Ben de bu evrelerden geçtikten sonra, mevsim dönüşüdür, renk değişimi uygundur diyerek, sarı kafama ilk kez ihanet ettim ve saçlarımı kızıla boyattım.
Doğama aykırılaştığım o gün aynalara mı küsmedim, uykudan uyanmak mı istemedim, önüme geleni mi azarlamadım...

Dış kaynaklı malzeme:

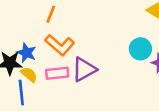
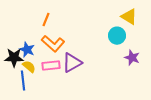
cyan circle: (140, 49) -> (117, 36), moved

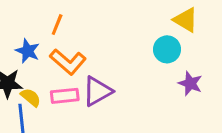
blue star: (27, 50) -> (28, 51), moved

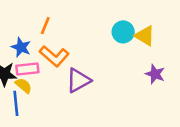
yellow triangle: (186, 20) -> (145, 36), moved
cyan circle: (167, 49) -> (123, 32), moved
pink rectangle: (65, 96) -> (27, 69), moved

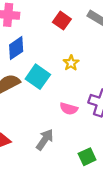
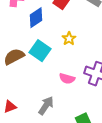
blue diamond: (16, 48) -> (36, 18), moved

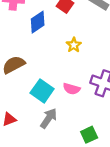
cyan square: (40, 51) -> (42, 91), moved

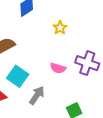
cyan square: (42, 91) -> (18, 76), moved

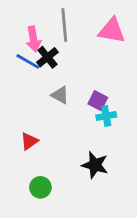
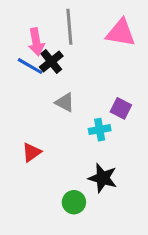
purple square: (98, 101) -> (121, 108), moved
cyan cross: (106, 116) -> (100, 130), moved
green circle: (40, 187) -> (74, 202), moved

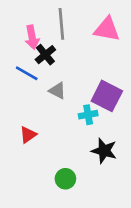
blue line: (30, 66) -> (27, 73), moved
purple square: (121, 108) -> (107, 96), size x1.6
black star: (103, 178) -> (104, 151), moved

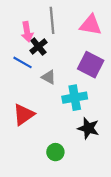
purple square: (107, 96) -> (91, 65), moved
cyan cross: (88, 115) -> (75, 98), size x1.5
red triangle: (28, 135) -> (24, 115), size x1.5

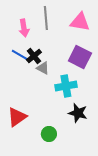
black cross: (38, 47) -> (34, 56), moved
red triangle: (24, 115) -> (17, 117), moved

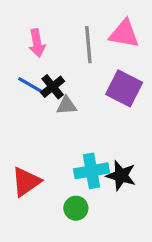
gray line: (46, 18) -> (88, 45), moved
gray triangle: (43, 68) -> (67, 105), turned -32
cyan cross: (66, 86) -> (91, 171), moved

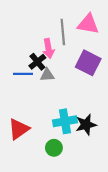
pink arrow: (37, 43) -> (48, 48), moved
blue line: (31, 85) -> (23, 74), moved, turned -30
black star: (121, 176) -> (86, 125), turned -30

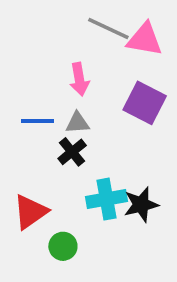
gray line: (63, 32) -> (108, 28), moved, turned -60
black cross: (37, 62) -> (72, 152), moved
green circle: (54, 148) -> (63, 246), moved

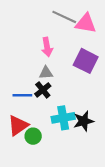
blue line: (38, 121) -> (22, 95), moved
green circle: (63, 246) -> (33, 136), moved

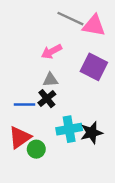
pink arrow: (47, 47) -> (52, 52), turned 72

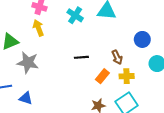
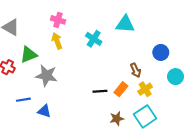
cyan cross: (75, 15) -> (94, 39), moved
black line: (81, 57) -> (100, 91), moved
yellow cross: (127, 76) -> (145, 89), turned -32

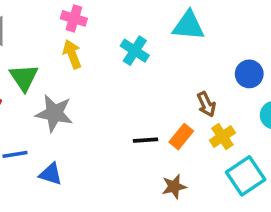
green triangle: (29, 55) -> (24, 78), turned -42
cyan square: (145, 116) -> (246, 176), moved

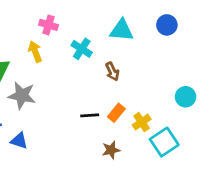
pink cross: (74, 18) -> (48, 25), moved
blue circle: (249, 74) -> (167, 25), moved
brown arrow: (206, 104) -> (112, 71), moved
yellow cross: (222, 137) -> (142, 122), moved

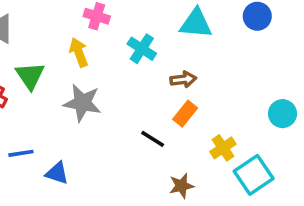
brown arrow: (112, 71) -> (183, 79), turned -72
gray star: (22, 95) -> (82, 103), moved
orange rectangle: (116, 113) -> (185, 114), moved
black line: (90, 115) -> (153, 139), turned 36

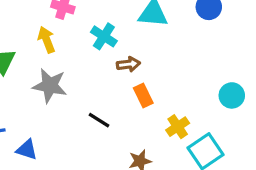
brown arrow: (183, 79) -> (128, 64), moved
orange rectangle: (185, 114) -> (143, 95), turned -65
black line: (153, 139) -> (99, 120), moved

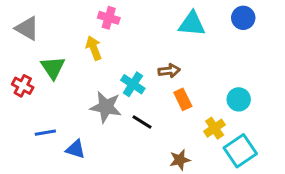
cyan cross: (104, 36) -> (133, 84), moved
gray star: (50, 86) -> (106, 107), moved
cyan circle: (232, 95) -> (239, 99), moved

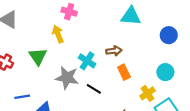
blue circle: (243, 18) -> (169, 35), moved
green triangle: (53, 68) -> (38, 56), moved

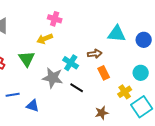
cyan triangle: (131, 16) -> (117, 34), moved
yellow arrow: (58, 34) -> (45, 39), turned -91

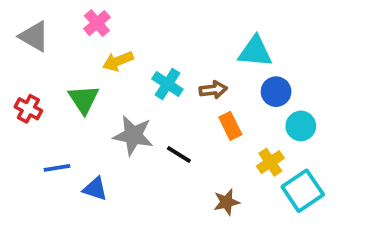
pink cross: (55, 19) -> (97, 23), moved, turned 32
blue circle: (144, 40) -> (276, 92), moved
cyan cross: (71, 63) -> (167, 84), moved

Twitter’a koyduğum fotoğrafa gelen tepkileri de görünce hemen vazgeçtim tabii. Şimdi yine resimdeki gibiyim, mutlu, sevecen, huzurluyum.
Bekir Coşkun’un ardından
Hayvansever bir okurum aradı.
“Bekir Coşkun da gittikten sonra bir siz kaldınız derdimizi anlayan, anlatan, derman olmaya çalışan.
Size daha da sıkı sarılacağız ama onun gitmesi bizi çok üzdü” dedi ağlamaklı sesi.
“Yok” dedim, “Tek kalmadım, başka arkadaşlar da var hayvan haklarını köşelerinde savunan, ama Bekir Coşkun konusundaki üzüntülerinize aynen katılıyorum ve sizin gibi ben de onu yeniden okuyor olmayı diliyorum.”
Telefonu kapattıktan sonra dönüp Bekir Abi’nin kesip sakladığım bir yazısına baktım.
“Biz böyle olmalıyız...” diyordu, “Yüreklerimizde sevgi, sevgimizde yürek olmalı... Çocuklarımız annesiz kedi yavrusuna süt vermeyi öğrenmeli... Boş arsadaki aç köpeği dert edinmeli babalar... Evimizin annesi ekmek kırıntıları ayırmalı kuşlar için...”
Ben hayvan sevgisinin, onlar için yapılan her iyiliğin, sarf edilen her sözün insana geri dönüşünün iyi olduğuna inanırım.
İçimizin titrediği her hayvan bizi koruyan bir melektir omzumuzda.